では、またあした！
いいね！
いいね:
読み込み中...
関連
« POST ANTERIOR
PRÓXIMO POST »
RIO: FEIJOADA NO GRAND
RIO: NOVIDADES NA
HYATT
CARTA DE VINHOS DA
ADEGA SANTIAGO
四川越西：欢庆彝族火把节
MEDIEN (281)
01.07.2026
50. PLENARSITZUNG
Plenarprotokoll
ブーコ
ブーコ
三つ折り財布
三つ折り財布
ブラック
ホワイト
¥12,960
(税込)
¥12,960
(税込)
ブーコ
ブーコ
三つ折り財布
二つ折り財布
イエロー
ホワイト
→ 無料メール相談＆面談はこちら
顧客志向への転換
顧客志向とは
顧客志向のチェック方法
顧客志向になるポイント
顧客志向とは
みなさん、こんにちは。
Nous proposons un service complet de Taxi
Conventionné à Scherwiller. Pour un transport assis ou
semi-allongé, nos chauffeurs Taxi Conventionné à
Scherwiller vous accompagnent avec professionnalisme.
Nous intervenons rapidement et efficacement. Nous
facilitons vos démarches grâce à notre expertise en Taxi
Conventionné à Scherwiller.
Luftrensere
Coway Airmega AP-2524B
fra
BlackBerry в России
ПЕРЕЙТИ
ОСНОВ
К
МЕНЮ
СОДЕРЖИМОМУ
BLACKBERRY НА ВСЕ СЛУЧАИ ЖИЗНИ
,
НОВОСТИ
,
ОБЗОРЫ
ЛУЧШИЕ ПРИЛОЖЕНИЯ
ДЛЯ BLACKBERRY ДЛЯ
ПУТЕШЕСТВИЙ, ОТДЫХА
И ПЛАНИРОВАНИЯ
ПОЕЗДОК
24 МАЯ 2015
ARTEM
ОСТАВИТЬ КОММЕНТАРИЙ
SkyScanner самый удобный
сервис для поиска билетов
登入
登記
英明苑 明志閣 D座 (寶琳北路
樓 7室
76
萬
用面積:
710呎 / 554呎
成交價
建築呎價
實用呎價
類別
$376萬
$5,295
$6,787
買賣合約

● ● ● ● ●

REQUIREMENT
Beginning at the line with "24 МАЯ 2015" and ending at the last line of the entries, print every line exactly.

ANSWER BOX
24 МАЯ 2015
ARTEM
ОСТАВИТЬ КОММЕНТАРИЙ
SkyScanner самый удобный
сервис для поиска билетов
登入
登記
英明苑 明志閣 D座 (寶琳北路
樓 7室
76
萬
用面積:
710呎 / 554呎
成交價
建築呎價
實用呎價
類別
$376萬
$5,295
$6,787
買賣合約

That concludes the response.